Items listed in a dataset
• • • • • • •

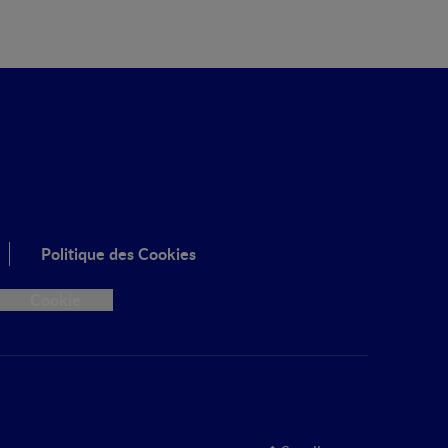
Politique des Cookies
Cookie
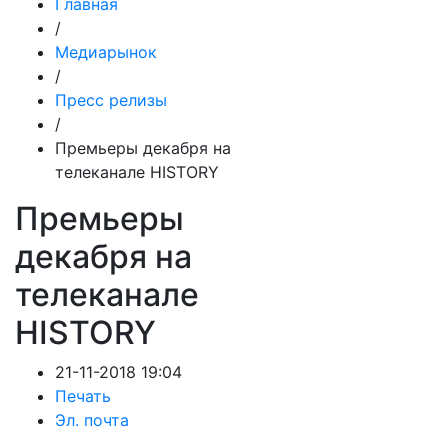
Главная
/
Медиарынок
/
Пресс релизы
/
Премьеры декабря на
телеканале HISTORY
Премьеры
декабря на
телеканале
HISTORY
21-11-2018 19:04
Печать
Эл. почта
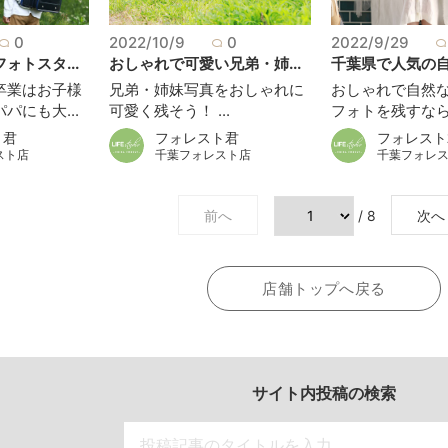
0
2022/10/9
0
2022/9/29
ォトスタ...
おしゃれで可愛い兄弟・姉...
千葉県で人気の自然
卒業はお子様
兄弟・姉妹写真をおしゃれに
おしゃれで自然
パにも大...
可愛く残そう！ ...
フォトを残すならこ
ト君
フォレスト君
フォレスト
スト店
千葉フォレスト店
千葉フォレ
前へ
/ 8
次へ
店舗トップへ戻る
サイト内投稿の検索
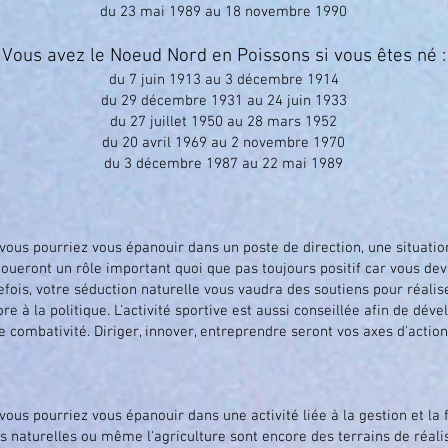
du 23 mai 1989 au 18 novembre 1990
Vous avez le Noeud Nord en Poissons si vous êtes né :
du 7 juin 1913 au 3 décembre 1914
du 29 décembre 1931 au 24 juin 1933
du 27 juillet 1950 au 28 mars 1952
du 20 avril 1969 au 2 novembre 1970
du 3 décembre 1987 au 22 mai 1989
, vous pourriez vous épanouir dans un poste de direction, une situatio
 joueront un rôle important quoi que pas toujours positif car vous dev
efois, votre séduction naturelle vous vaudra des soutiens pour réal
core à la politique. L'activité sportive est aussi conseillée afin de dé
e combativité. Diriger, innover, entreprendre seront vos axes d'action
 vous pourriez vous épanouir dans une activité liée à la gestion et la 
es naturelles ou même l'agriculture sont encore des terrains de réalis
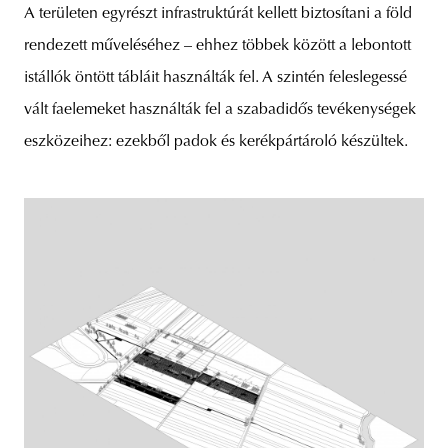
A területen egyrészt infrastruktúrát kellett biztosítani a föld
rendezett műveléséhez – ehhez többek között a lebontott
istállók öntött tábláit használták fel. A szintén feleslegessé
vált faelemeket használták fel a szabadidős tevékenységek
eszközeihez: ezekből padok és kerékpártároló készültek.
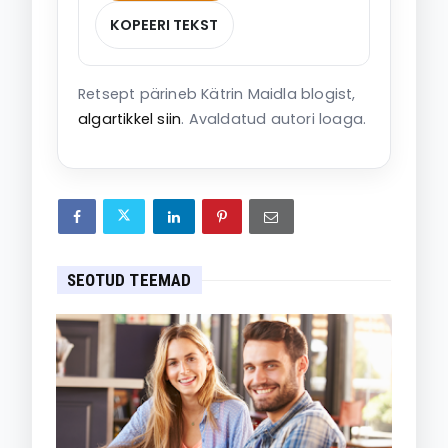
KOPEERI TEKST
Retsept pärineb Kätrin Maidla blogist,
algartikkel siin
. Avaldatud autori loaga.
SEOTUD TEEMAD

• • • • • • •

### PROMPT
All lines in the records above that contain "pourriez" are to be reported.

### RESULT
, vous pourriez vous épanouir dans un poste de direction, une situatio
 vous pourriez vous épanouir dans une activité liée à la gestion et la 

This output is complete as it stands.